***** DATASET RECORDS
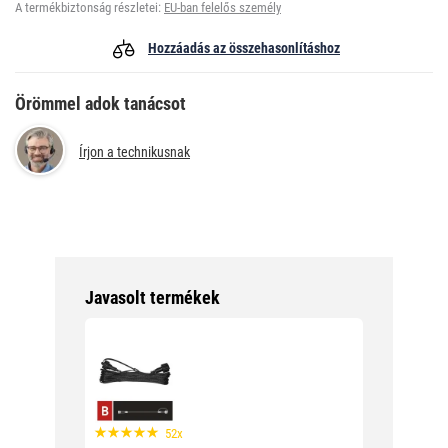
A termékbiztonság részletei:
EU-ban felelős személy
Hozzáadás az összehasonlításhoz
Örömmel adok tanácsot
Írjon a technikusnak
Javasolt termékek
52x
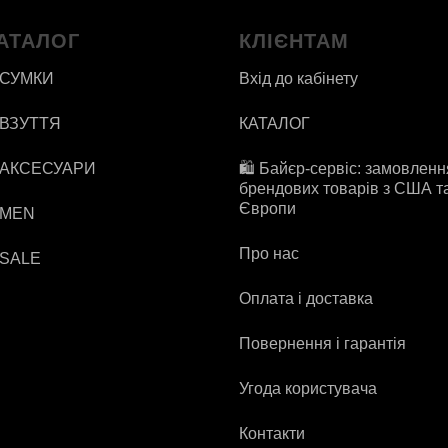
АТАЛОГ
КЛІЄНТАМ
 СУМКИ
Вхід до кабінету
 ВЗУТТЯ
КАТАЛОГ
 АКСЕСУАРИ
🛍️ Байєр-сервіс: замовленн
брендових товарів з США т
Європи
 MEN
Про нас
 SALE
Оплата і доставка
Повернення і гарантія
Угода користувача
Контакти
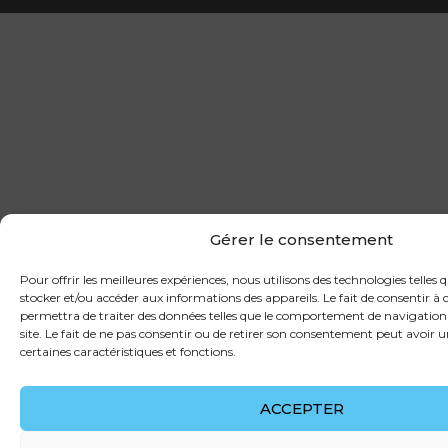
Gérer le consentement
Pour offrir les meilleures expériences, nous utilisons des technologies telles 
stocker et/ou accéder aux informations des appareils. Le fait de consentir à
permettra de traiter des données telles que le comportement de navigation 
site. Le fait de ne pas consentir ou de retirer son consentement peut avoir u
certaines caractéristiques et fonctions.
ACCEPTER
**********
▶ **WORK REQUEST**
Could you print, word for word, the line containing "site. Le fait" and every line after it through the end of the records, and nothing else?

▶ **TASK RESULT**
site. Le fait de ne pas consentir ou de retirer son consentement peut avoir u
certaines caractéristiques et fonctions.
ACCEPTER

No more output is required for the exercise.